Directions:
Search term "Tenet": copy each line of the records that contains it.

[Extracted page text data]
◆ ◆ ◆ ◆ ◆ ◆ ◆

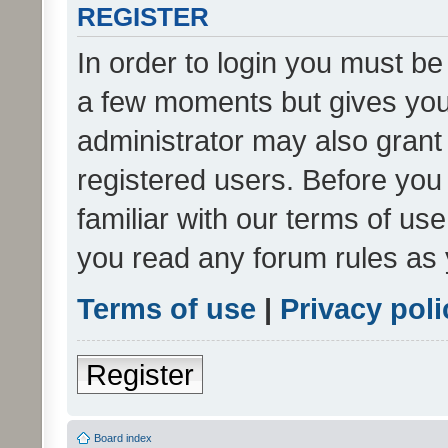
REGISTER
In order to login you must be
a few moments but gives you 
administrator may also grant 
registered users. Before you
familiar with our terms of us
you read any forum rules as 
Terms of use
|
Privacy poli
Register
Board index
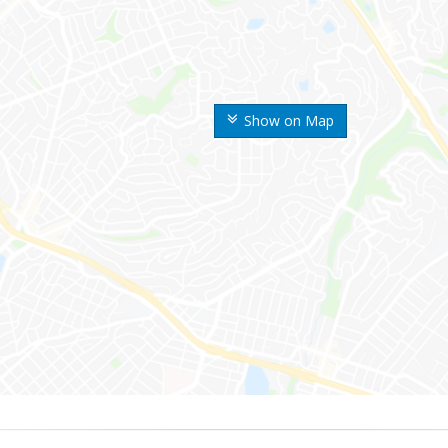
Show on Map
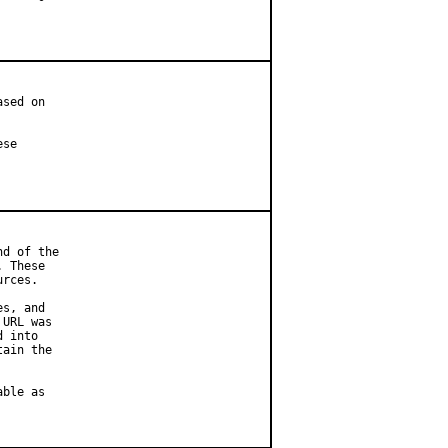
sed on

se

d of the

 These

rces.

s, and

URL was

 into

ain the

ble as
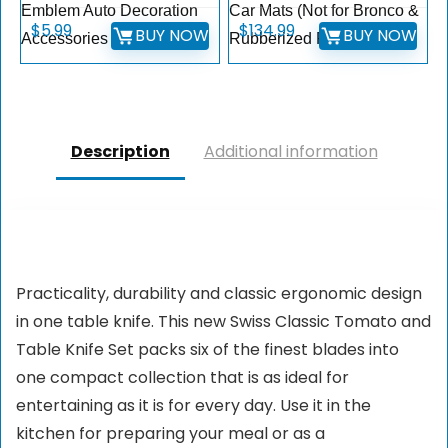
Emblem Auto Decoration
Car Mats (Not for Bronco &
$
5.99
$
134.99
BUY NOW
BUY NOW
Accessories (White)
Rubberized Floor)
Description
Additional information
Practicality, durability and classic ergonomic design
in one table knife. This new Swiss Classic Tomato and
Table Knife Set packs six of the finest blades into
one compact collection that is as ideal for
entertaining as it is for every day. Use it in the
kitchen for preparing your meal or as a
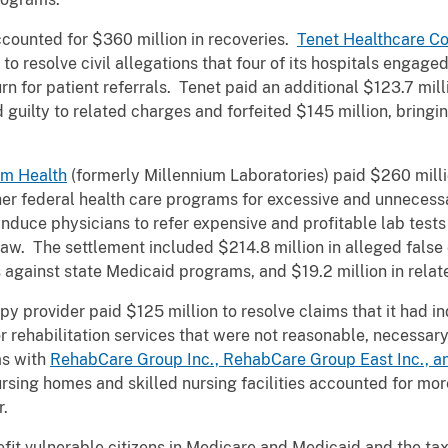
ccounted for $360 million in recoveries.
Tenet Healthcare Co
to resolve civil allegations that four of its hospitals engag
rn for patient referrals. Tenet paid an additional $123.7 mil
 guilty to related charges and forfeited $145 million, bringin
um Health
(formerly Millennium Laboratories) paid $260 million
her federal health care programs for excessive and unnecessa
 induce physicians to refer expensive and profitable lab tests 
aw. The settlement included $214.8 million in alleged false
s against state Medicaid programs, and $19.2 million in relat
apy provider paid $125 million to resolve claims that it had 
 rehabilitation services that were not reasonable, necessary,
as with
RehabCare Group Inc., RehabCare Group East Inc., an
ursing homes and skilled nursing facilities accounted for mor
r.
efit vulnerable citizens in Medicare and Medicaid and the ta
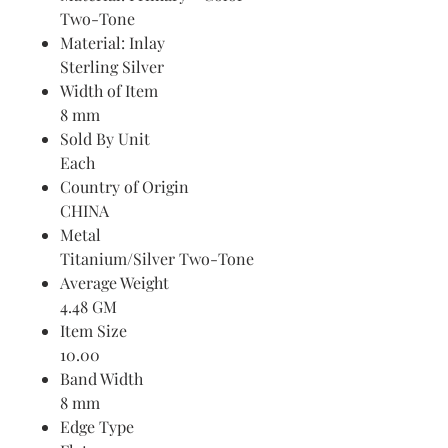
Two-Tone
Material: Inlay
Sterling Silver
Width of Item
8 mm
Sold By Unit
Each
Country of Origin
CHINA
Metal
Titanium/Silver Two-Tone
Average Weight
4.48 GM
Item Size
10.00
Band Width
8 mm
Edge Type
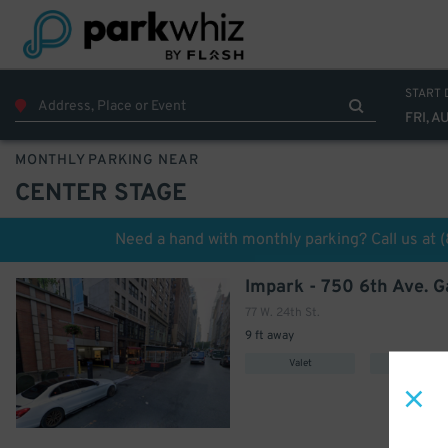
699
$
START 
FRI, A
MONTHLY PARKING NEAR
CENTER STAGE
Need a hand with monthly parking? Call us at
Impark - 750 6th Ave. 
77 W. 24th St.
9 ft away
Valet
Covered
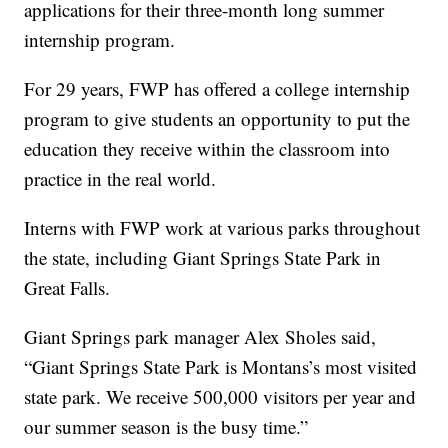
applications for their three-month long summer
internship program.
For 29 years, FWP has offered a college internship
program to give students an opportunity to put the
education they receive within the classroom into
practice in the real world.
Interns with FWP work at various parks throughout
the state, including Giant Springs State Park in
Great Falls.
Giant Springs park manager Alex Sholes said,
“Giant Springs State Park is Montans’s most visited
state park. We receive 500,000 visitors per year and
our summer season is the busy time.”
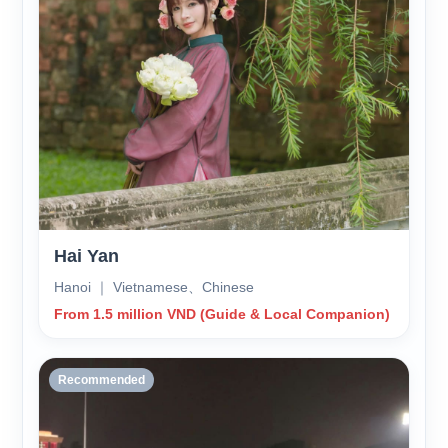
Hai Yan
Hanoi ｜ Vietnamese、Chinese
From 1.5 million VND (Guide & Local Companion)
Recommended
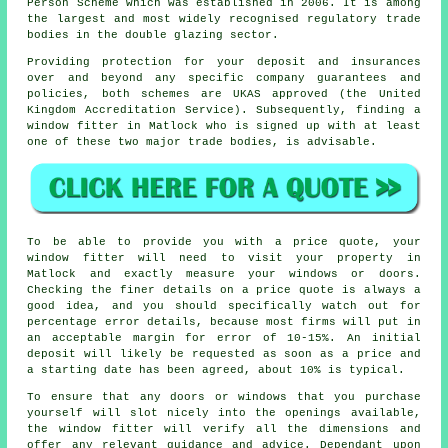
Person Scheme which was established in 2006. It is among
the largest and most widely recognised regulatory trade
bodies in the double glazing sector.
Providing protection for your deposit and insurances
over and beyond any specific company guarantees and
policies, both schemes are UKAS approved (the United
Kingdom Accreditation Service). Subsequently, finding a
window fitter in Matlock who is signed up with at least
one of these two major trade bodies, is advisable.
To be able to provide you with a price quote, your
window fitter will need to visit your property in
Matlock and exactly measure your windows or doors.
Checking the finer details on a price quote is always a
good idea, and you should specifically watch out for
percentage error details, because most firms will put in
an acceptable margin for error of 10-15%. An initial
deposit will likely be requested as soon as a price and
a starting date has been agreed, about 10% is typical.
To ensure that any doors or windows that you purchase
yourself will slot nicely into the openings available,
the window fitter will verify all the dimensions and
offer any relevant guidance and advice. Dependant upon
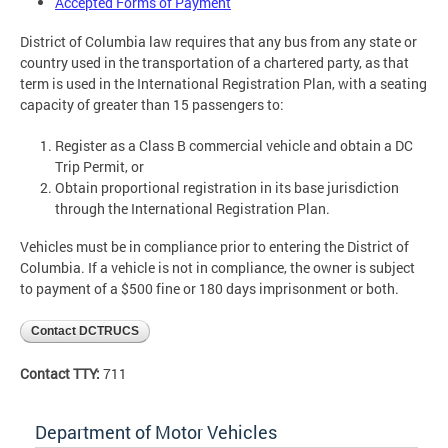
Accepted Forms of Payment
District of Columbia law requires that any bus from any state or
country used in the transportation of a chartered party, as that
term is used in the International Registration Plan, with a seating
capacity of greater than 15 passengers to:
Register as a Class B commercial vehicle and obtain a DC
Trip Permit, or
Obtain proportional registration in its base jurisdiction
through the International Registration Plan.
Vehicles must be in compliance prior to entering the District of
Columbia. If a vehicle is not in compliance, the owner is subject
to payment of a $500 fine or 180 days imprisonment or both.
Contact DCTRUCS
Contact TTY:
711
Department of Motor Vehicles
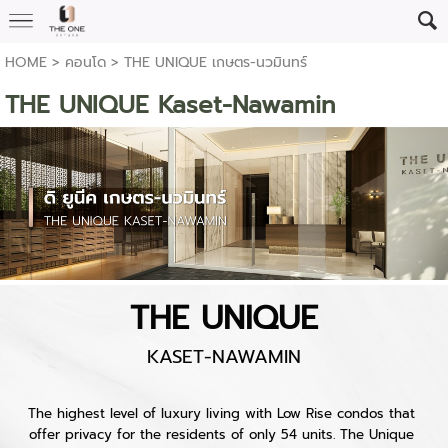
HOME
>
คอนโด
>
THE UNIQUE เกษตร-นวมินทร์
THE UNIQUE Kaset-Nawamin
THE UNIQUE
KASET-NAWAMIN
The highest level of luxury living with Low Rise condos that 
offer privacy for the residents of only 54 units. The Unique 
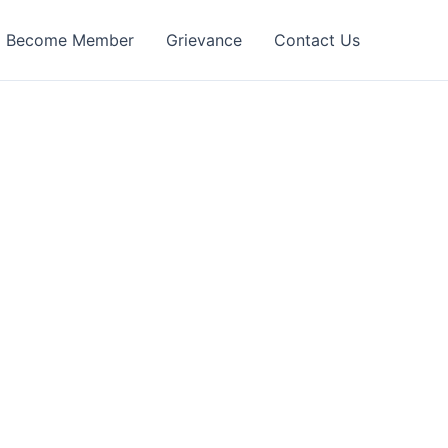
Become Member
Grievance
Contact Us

◆ ◆ ◆ ◆ ◆ ◆ ◆

Response to this exercise:
Tenet Healthcare Co
rn for patient referrals. Tenet paid an additional $123.7 mil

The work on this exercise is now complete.